Really?  Dakota and I went on our masked, socially-distanced walk yesterday and were disturbed to see a handful of folks gathering around Angelica’s Coffee Shop, a neighborhood diner, then walking away looking dismayed.  Not the waffle fries!  Would this local business make it?  We waited a responsible time, then tentatively shuffled up to the door.  They were still open for takeout and delivery.  We’d ordered from them about two weeks before, part of our rotation of small local joints for which we are trying to do our small part to support them in staying open.  Angelica’s is safe, but what about the other businesses on Church Avenue currently closed—the mini-spa whose name I never remember but the only one of the four in a two-block stretch that I’ll patronize (i.e. “you know, the good nail place”), the adjacent sushi restaurants, the sari and shalwa kameez shop, the Orthodox Jewish girls’ school?  Are they merely dormant?  Can we trust that we are continuing to do the right thing while these businesses’ owners and employees watch the petals fall?

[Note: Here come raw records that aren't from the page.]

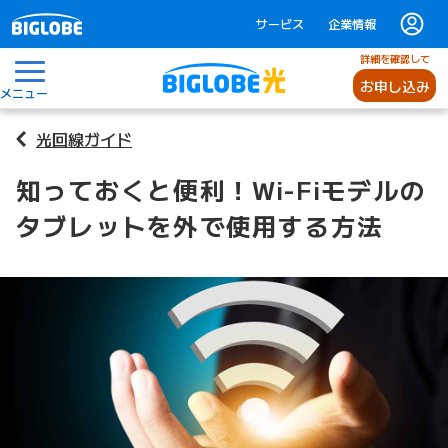
サービス
企業情報
詳細を確認して
お申し込み
メニュー
光回線ガイド
知っておくと便利！Wi-Fiモデルの
タブレットを外で使用する方法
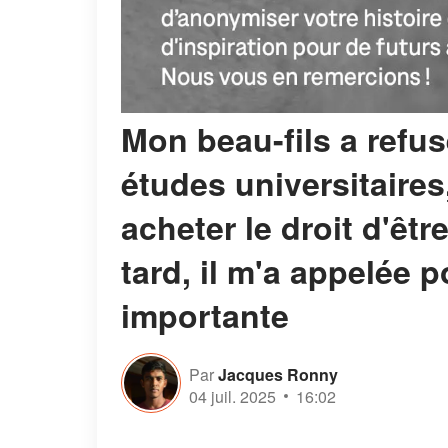
Mon beau-fils a refus
études universitaires
acheter le droit d'êt
tard, il m'a appelée
importante
Par
Jacques Ronny
04 juil. 2025
16:02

And then there is that which I cannot see, at least not most of the time, but which is far from dormant: a being just a few weeks away from being born, still stretching the skin of my abdomen and testing the limits of my internal organs.  Like Thomas, I want to see the baby at every opportunity; I’m disappointed when the obstetrician doesn’t fire up the small office ultrasound machine.  So I can see the growth, hear the heartbeat, but I don’t feel especially full of faith in these times: I want my baby in my arms, and then home, and away from the world, for as long as it takes.  Jesus only needed a few days, but I suspect we’ll take a bit longer.

And that’s all right.  Thomas asks for more than blind faith.  So do we.  We look at the models; we divide What Comes Next into phases supported by the best medicine and science we have; and then we go home and wait, some more.  We watch church on YouTube; we brunch on Zoom; we text and call and write our plague journals.  We remain in an earthly circle and look forward, like the lily, to others.